Дедко Евдоким осмотрел лежавшую Карюху и схватился за седую бороду:

– Господи Исусе! Так я и знал! Поветря это… Теперь – беда всему скоту… И откуда напасть-то навалилась – ведь это же 'сибирка'!

– Что, неужто и шкуру с кобылы снять нельзя? – потерянно спросил Антон.

– Не о шкуре сейчас надо думать-то,- махнул рукой Евдоким, – а о том, как бы весь скот в деревне от 'сибирки', хоть нерабочих лошадей да дойное стадо уберечь! Тушу лошадиную керосином облейте и на этом же месте сразу сожгите; всю сбрую над огнем надо подержать, да и одежу вашу – тоже, а самим вам в бане вымыться с крепким щелоком. В пригон пока скотину загонять нельзя ни в коем разе! Конюшню-то я вам горючей серой окурю. Из Сибири такая поветря идет, потому и зовут ее 'сибирка'. Беда неминучая к нам пришла…

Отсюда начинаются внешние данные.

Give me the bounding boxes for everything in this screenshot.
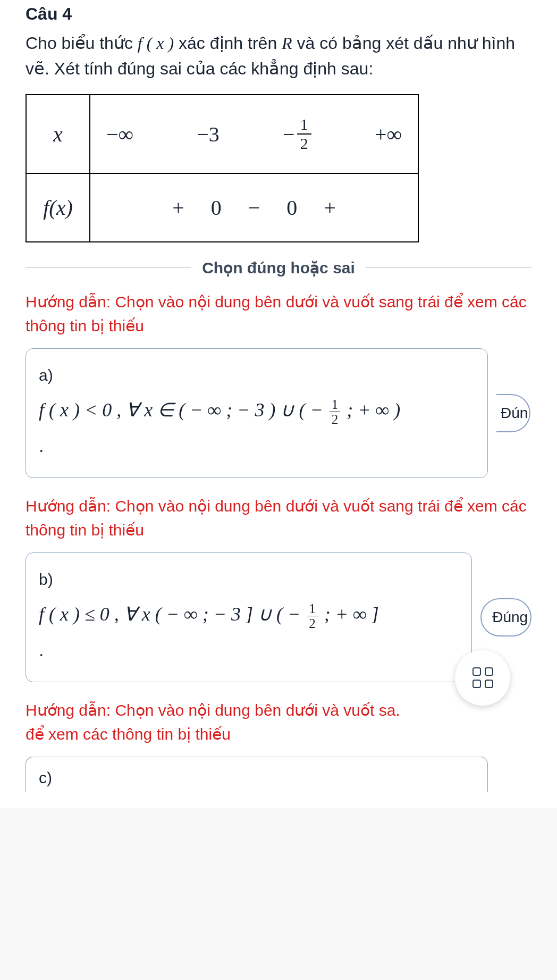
option-a-pill[interactable]: Đún (496, 394, 530, 432)
option-b-math: f ( x ) ≤ 0 , ∀ x ( − ∞ ; − 3 ] ∪ ( − 12… (39, 604, 379, 625)
option-c-label: c) (39, 769, 52, 786)
divider-label-text: Chọn đúng hoặc sai (191, 258, 366, 277)
x-val-neghalf: − 12 (283, 116, 311, 152)
fx-sign-5: + (324, 195, 336, 220)
x-val-neginf: −∞ (106, 122, 133, 147)
option-a-box[interactable]: a) f ( x ) < 0 , ∀ x ∈ ( − ∞ ; − 3 ) ∪ (… (26, 348, 488, 478)
option-a-math: f ( x ) < 0 , ∀ x ∈ ( − ∞ ; − 3 ) ∪ ( − … (39, 399, 400, 421)
fx-sign-1: + (172, 195, 184, 220)
sign-table: x −∞ −3 − 12 +∞ f(x) + 0 − (26, 94, 419, 242)
b-frac-n: 1 (307, 602, 318, 616)
question-text: Cho biểu thức f ( x ) xác định trên R và… (26, 30, 531, 81)
hint-c: Hướng dẫn: Chọn vào nội dung bên dưới và… (26, 698, 531, 746)
hint-b: Hướng dẫn: Chọn vào nội dung bên dưới và… (26, 494, 531, 542)
fx-sign-3: − (248, 195, 260, 220)
option-b-box[interactable]: b) f ( x ) ≤ 0 , ∀ x ( − ∞ ; − 3 ] ∪ ( −… (26, 552, 472, 682)
apps-grid-icon (472, 667, 493, 688)
hint-c-line2: để xem các thông tin bị thiếu (26, 725, 231, 743)
option-c-box[interactable]: c) (26, 757, 488, 792)
sign-table-x-values: −∞ −3 − 12 +∞ (90, 95, 418, 173)
option-b-math-suffix: ; + ∞ ] (319, 604, 379, 625)
hint-a: Hướng dẫn: Chọn vào nội dung bên dưới và… (26, 290, 531, 338)
fx-sign-4: 0 (286, 195, 297, 220)
x-val-posinf: +∞ (375, 122, 402, 147)
qtext-R: R (282, 33, 292, 53)
option-b-math-prefix: f ( x ) ≤ 0 , ∀ x ( − ∞ ; − 3 ] ∪ ( − (39, 604, 305, 625)
fx-sign-2: 0 (211, 195, 222, 220)
section-divider: Chọn đúng hoặc sai (26, 258, 531, 277)
hint-c-line1: Hướng dẫn: Chọn vào nội dung bên dưới và… (26, 701, 400, 719)
a-frac-n: 1 (330, 398, 341, 412)
question-number: Câu 4 (26, 0, 531, 24)
a-frac-d: 2 (330, 412, 341, 426)
frac-den: 2 (297, 135, 311, 152)
b-frac-d: 2 (307, 616, 318, 630)
option-a-math-suffix: ; + ∞ ) (342, 399, 400, 421)
frac-num: 1 (297, 116, 311, 135)
sign-table-x-label: x (26, 95, 90, 173)
qtext-fx: f ( x ) (138, 33, 174, 53)
option-a-math-prefix: f ( x ) < 0 , ∀ x ∈ ( − ∞ ; − 3 ) ∪ ( − (39, 399, 328, 421)
qtext-p1: Cho biểu thức (26, 33, 138, 53)
option-b-pill[interactable]: Đúng (480, 598, 531, 636)
apps-fab[interactable] (455, 650, 510, 706)
qtext-p2: xác định trên (174, 33, 282, 53)
sign-table-fx-values: + 0 − 0 + (90, 173, 418, 242)
option-a-label: a) (39, 362, 475, 389)
option-b-label: b) (39, 566, 459, 593)
option-a-row[interactable]: a) f ( x ) < 0 , ∀ x ∈ ( − ∞ ; − 3 ) ∪ (… (26, 348, 531, 478)
sign-table-fx-label: f(x) (26, 173, 90, 242)
option-b-row[interactable]: b) f ( x ) ≤ 0 , ∀ x ( − ∞ ; − 3 ] ∪ ( −… (26, 552, 531, 682)
x-val-neg3: −3 (197, 122, 220, 147)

Дедко Евдоким вырастил двоих сыновей и трех дочерей. Две дочери жили в Прядеиной, одна вышла замуж в Харлово. Старшему сыну построили дом и от семьи отделили, младший жил с детьми в своем дому. Евдоким славился на всю округу, как хороший лекарь и коновал. Позаглаза некоторые его называли 'колдуном' и 'чертознаем', и многие даже уверяли, что с нечистой силой дедко Евдоким связан и что он может в любой миг обернуться свиньей или собакой… При встрече в глаза все относились к нему уважительно, с почтением. Лечил он и людей, и скот, так что не было ни одного двора, хозяин которого не обращался бы к дедке Евдокиму. Лечил от поветри, от змеиных укусов, да много еще от чего, и всегда и всем давал дельные советы. Для него не было разницы, кто к нему пришел за помощью – бедный или богатый. С бабкой Феофаньей они знали множество целебных трав и кореньев, приносили их из лесу или с поля охапками, привозили целыми возами, а потом сушили их под сараем, на чердаке или на сеновале. К ним в Прядеину приезжали из других деревень, их знали во всей округе. Они никогда ни с кого не просили платы, но люди сами им давали. Бабка Феофанья, евдокимова старуха, была лекаркой и ворожеей, а кроме того – опытной повитухой. И если ей где-нибудь в богатом доме давали за труды хороший подарок, она тут же отдавала его какой-нибудь бедной многодетной женщине или вдове.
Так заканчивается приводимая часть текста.